Zakończyła się pucharowa przygoda piłkarek Rysów Bukowina Tatrzańska. W 1/8 finału Pucharu Polski bukowianki uległy aż 0:8 jednej z najbardziej utytułowanych kobiecych klubów w Polsce, reprezentantkom ekstraklasy, drużynie Czarnych Sosnowiec.
Po 45 minutach można było jeszcze liczyć na niespodziankę. Pierwsza połowa zakończyła się bowiem wynikiem bezbramkowym. Po przerwie sosnowiczanki zaatakowały jednak już ze zdwojoną siłą i „rozwiązały" worek z bramkami
- Dało się zauważyć różnicę dwóch klas rozgrywkowych. Czarni to klasowy zespół, jeden z najlepszych w Polsce. I to widać było na boisku – przyznał trener Rysów, Paweł Podczerwiński - Mimo olbrzymiej woli walki i ambicji moich dziewczyn, niewiele mogliśmy działać. Troszkę przestraszyliśmy przeciwnika w pierwszej połowie. Mieliśmy trzy dobre okazje na gole. Niestety nie udało się ich wykorzystać. A po przerwie już nic nie mieliśmy do powiedzenia. Trener Czarnych dokonał czterech zmiana i to właśnie rezerwowe wzięły na siebie ciężar gry.

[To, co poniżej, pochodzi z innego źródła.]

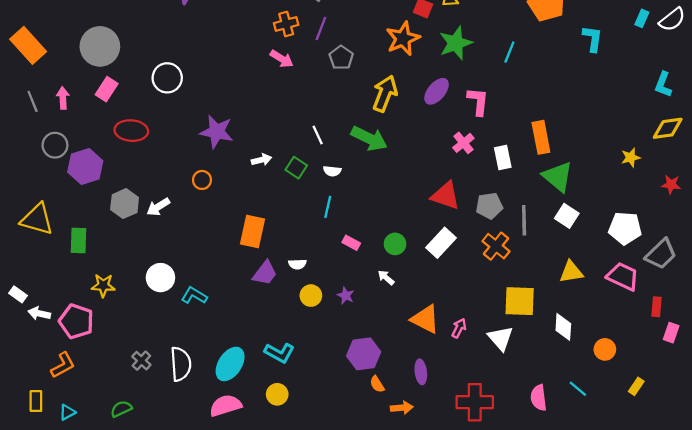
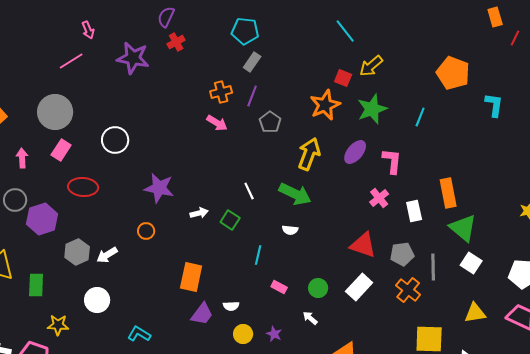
white semicircle: (332, 171) -> (290, 230), moved
white circle: (160, 278) -> (97, 300), moved

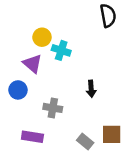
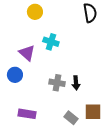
yellow circle: (42, 37) -> (35, 12), moved
black arrow: (91, 89) -> (76, 83), moved
gray cross: (53, 108) -> (57, 83), moved

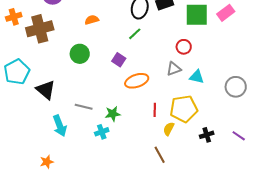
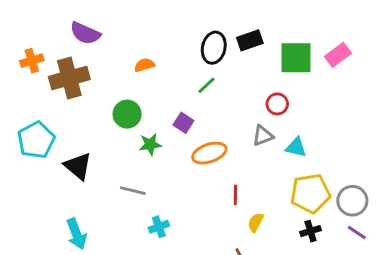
gray circle: (236, 87) -> (352, 201), moved
yellow pentagon: (184, 109) -> (310, 194), moved
green star: (113, 114) -> (150, 144), moved
cyan arrow: (60, 126) -> (77, 234), moved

Gratuluję rywalkom awansu, a mojej drużynie dziękuję. To była dla nas fajna przygoda, ale i cenna lekcja, z której mam nadzieję, wyciągniemy wnioski – dodał Podczerwiński.
Rysy Bukowina Tatrzańska – Czarni Sosnowiec 0:8 (0:0)
Rysy: Dulak – Nowobilska, Darda, Miśkowiec, A. Ślęczek (70 Wlaźlak) – Martinczak, Kukuczka (75 Morawczyńska), Podżus, Półtorak – Giza, Misiura.